On Wed, Jan 25, 2017 at 11:32 AM, Ryan Zhang <ya...@hotmail.com>>>
wrote:

Good question, AFAIK, it’s not the case.

The server will throw an SessionExpiredException during checkSession call
as soon as the session is marked as isClosing. However, session expiration
actually requires a transaction (of type OpCode.closeSession) which will be
send to the leader to go through the quorum.  The session and ephemeral
node will only be removed after the transaction is  committed and processed
in the final processor on other nodes. Therefore, it seems to be possible
for a client to connect to another server to see the node there. I am not
entirely sure if it can use the same session id though, it seems possible
as the session close is only based on the session expire time and there can
be delays in session pings.

On Jan 25, 2017, at 8:53 AM, Jun Rao <ju...@gmail.com>><mailto:junra<mailto:junra>
o@gmail.com<ma...@gmail.com>>>> wrote:

Hi,

Does ZK guarantee that ephemeral nodes from a client are removed on the
sever by the time the client receives a session expiration event?

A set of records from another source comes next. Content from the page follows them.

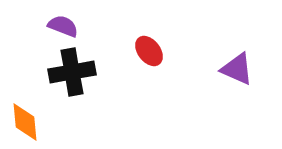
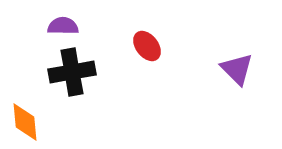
purple semicircle: rotated 20 degrees counterclockwise
red ellipse: moved 2 px left, 5 px up
purple triangle: rotated 21 degrees clockwise
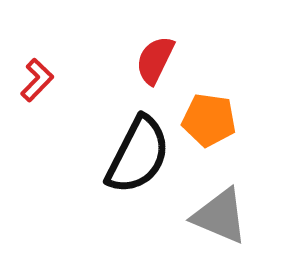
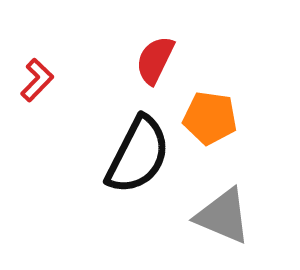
orange pentagon: moved 1 px right, 2 px up
gray triangle: moved 3 px right
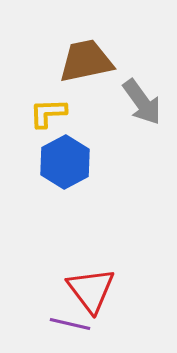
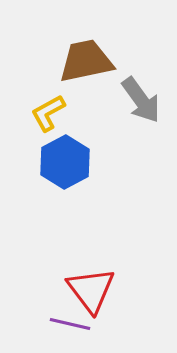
gray arrow: moved 1 px left, 2 px up
yellow L-shape: rotated 27 degrees counterclockwise
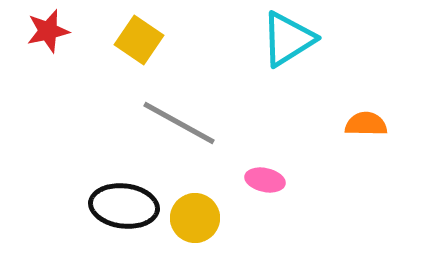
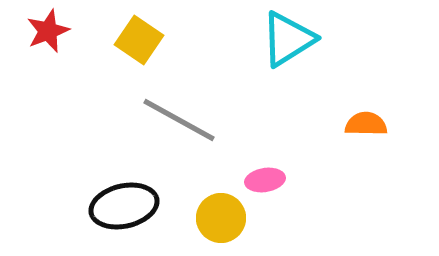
red star: rotated 9 degrees counterclockwise
gray line: moved 3 px up
pink ellipse: rotated 21 degrees counterclockwise
black ellipse: rotated 20 degrees counterclockwise
yellow circle: moved 26 px right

I am
getting conflicting info on this (
https://issues.apache.org/jira/browse/KAFKA-4277). Could someone clarify?

Thanks,

Jun




--
Cheers
Michael.




--
Cheers
Michael.




--
Cheers
Michael.


Re: are ephemeral nodes removed when client receives session expiration

Posted by Michael Han <ha...@cloudera.com>.
Hi Ryan,

Thanks for the elaborations. I see why you are confused. Your case is
valid, except in step 5:

>>  Client now knows its session expired but for some reason it tries to
connect to another server B and issues a read.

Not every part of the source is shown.